Speculative decoding is next on my list to set up properly — a small draft model proposing tokens that a larger model verifies, buying real speed without a quality cost. On a single card the gains are meaningful, and it is exactly the kind of optimisation that makes a 14B feel closer to an 8B in responsiveness.

I want to fine-tune my own small model on my knowledge base and writing, rather than relying on retrieval alone — a model that has genuinely internalised my domain, paired with the retrieval layer that already feeds Project Atlas. And underpinning all of it, a proper, growing eval harness, because the only way to navigate a weekly-moving ecosystem without thrashing is to be able to measure, quickly and honestly, whether a change actually made my real work better.

Closing thought

I did not get into local LLMs because they were better than the hosted frontier. They are not, and I have tried hard not to pretend otherwise. I got into them because owning the whole stack — the weights, the hardware, the runtime, the failure modes — taught me how this technology actually behaves, and made me a far better judge of when to reach for the frontier and when not to bother.
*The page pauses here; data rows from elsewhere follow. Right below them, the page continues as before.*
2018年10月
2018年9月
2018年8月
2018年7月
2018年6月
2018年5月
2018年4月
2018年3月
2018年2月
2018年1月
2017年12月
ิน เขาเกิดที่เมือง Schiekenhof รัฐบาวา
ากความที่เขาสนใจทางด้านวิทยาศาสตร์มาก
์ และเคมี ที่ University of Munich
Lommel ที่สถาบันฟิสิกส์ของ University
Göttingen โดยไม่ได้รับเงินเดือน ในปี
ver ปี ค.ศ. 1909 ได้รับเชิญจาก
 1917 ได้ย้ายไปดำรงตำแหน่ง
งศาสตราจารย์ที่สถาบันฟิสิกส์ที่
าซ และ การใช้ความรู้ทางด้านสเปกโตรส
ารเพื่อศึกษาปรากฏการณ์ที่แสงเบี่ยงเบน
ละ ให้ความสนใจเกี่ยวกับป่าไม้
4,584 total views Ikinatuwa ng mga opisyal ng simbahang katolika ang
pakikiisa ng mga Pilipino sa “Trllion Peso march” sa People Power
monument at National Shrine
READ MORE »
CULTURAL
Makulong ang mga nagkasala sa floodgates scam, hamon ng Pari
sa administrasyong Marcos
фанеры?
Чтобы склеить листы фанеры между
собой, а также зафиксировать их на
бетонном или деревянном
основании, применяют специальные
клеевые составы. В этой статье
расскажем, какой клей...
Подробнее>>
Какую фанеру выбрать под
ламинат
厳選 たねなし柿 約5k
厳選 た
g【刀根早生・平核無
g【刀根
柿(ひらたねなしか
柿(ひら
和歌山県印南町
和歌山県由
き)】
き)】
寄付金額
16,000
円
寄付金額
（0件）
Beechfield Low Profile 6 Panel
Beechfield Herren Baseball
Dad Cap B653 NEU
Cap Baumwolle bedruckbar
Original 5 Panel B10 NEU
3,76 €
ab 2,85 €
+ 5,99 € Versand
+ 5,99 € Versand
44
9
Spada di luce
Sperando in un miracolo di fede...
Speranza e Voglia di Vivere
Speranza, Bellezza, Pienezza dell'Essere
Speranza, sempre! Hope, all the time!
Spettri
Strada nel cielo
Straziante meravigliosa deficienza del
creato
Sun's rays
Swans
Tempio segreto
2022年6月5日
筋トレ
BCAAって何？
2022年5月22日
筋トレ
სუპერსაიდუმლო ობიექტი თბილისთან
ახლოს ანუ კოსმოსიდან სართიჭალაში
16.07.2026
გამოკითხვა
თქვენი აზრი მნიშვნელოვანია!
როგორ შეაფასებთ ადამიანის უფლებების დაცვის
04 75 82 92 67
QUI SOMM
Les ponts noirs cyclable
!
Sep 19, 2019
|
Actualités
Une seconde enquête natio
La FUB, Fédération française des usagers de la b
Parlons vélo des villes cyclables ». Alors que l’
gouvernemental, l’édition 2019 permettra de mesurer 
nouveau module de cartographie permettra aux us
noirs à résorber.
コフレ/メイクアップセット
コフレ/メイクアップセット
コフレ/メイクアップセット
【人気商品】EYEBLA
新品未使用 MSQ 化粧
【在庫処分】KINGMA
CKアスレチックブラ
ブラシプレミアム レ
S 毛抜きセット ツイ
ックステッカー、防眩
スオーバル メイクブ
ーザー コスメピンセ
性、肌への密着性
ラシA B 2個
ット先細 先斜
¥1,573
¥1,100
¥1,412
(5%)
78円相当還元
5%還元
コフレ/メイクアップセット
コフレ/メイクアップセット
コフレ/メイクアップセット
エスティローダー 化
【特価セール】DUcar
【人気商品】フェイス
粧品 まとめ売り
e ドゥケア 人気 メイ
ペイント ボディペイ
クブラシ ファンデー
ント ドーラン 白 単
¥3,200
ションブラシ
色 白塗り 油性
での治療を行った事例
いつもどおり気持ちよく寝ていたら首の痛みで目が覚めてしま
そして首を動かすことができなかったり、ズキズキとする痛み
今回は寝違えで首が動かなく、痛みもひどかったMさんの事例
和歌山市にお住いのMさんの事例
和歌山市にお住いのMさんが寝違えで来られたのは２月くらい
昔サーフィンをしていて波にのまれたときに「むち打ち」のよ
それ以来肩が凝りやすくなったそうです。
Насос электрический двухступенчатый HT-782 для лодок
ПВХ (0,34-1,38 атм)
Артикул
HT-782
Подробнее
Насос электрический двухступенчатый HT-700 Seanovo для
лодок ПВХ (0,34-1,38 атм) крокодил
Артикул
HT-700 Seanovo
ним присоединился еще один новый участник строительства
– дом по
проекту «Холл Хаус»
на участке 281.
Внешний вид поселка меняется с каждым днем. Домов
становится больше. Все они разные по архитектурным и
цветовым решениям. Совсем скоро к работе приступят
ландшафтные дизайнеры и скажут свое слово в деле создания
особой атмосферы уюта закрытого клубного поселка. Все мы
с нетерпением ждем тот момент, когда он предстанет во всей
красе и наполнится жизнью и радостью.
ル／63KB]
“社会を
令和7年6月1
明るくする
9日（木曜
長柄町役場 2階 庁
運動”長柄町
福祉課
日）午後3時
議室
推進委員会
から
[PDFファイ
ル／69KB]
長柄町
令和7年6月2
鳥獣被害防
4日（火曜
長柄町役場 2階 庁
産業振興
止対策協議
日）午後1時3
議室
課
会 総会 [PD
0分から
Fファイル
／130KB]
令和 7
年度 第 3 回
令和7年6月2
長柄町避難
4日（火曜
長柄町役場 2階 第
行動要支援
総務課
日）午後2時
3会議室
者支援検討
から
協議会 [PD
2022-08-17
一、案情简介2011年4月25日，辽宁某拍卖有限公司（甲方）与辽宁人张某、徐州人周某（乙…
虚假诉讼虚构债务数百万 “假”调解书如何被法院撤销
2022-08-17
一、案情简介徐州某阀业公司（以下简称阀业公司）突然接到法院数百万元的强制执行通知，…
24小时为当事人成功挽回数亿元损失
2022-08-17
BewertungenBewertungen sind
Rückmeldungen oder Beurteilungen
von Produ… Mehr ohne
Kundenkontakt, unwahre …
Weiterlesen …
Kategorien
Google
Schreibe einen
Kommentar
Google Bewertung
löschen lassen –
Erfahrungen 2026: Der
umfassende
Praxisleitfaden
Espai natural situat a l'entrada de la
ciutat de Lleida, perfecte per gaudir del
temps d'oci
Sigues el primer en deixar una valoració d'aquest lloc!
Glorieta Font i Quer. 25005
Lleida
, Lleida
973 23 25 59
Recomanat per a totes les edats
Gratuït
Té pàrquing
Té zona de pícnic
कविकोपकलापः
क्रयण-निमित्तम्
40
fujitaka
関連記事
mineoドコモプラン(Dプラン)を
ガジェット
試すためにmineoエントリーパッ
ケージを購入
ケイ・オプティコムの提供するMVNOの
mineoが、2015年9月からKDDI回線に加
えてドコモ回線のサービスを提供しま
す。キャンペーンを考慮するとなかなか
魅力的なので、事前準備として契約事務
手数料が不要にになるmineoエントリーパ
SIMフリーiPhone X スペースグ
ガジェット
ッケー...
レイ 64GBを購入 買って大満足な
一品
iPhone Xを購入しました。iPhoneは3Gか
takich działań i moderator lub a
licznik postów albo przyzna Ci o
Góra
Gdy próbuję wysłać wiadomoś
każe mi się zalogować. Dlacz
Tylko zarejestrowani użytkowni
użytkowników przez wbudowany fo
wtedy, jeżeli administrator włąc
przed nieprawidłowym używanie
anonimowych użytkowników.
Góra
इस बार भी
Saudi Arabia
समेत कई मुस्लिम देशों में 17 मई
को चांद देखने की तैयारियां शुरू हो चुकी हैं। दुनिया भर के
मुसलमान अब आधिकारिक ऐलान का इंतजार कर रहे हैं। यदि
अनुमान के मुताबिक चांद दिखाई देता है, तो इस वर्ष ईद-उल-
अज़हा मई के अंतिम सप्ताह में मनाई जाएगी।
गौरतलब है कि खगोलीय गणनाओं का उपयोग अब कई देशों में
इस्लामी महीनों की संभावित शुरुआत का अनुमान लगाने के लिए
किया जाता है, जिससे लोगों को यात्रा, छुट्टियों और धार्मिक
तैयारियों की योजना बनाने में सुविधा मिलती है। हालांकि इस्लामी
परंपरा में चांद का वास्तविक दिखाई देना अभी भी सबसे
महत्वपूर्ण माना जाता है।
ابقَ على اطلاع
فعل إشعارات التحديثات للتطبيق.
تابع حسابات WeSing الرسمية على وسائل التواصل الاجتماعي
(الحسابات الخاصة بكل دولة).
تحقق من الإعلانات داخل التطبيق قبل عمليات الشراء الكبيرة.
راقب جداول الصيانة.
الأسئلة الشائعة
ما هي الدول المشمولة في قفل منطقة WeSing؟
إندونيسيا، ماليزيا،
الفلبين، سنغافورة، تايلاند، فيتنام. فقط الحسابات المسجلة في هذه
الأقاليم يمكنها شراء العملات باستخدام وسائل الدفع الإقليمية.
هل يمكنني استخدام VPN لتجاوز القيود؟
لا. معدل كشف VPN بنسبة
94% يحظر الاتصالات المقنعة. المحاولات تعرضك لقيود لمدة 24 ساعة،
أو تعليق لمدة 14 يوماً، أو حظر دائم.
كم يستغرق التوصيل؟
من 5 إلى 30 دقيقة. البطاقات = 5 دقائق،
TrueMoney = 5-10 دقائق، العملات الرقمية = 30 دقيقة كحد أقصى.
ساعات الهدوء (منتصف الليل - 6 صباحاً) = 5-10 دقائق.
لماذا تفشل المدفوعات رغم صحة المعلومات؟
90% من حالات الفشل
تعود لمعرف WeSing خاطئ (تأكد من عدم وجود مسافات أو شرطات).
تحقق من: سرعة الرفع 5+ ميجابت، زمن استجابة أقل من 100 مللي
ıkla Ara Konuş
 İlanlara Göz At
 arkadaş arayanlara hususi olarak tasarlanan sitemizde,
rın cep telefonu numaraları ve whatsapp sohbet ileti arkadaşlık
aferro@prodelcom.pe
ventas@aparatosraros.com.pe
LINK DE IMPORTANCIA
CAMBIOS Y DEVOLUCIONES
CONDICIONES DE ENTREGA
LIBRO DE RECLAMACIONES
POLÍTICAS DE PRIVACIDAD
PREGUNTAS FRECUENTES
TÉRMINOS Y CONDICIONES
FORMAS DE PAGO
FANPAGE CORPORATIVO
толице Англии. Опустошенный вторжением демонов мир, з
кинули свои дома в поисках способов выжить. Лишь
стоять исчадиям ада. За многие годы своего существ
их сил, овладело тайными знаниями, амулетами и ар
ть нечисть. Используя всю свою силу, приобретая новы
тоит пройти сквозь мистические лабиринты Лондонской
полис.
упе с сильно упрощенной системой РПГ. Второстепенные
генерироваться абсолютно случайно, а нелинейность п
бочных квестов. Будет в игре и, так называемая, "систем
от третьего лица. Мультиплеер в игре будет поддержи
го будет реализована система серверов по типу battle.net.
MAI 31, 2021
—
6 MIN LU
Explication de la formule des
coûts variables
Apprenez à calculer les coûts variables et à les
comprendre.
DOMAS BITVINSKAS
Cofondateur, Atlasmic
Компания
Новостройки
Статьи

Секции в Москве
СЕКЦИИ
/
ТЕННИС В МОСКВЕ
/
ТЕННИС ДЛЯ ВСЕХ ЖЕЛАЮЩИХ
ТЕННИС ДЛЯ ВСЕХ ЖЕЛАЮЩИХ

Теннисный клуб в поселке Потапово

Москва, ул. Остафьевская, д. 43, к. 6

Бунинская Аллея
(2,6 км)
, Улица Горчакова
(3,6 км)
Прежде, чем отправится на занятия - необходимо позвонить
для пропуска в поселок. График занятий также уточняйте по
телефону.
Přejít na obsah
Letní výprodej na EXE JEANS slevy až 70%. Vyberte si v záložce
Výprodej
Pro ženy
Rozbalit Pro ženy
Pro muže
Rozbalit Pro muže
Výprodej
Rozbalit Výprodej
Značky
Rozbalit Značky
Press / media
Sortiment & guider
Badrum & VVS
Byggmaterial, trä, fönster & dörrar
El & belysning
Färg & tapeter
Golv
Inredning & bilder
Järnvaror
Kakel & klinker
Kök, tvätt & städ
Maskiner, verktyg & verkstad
The gap between what I can run at home and what the largest hosted models can do will open and close as the field lurches forward. None of that changes the core of it. There is a box three feet away that answers when I ask, on data that never leaves my network, doing exactly the same thing today as it did yesterday. For a growing share of the work I actually do, that is not a compromise. It is the better answer.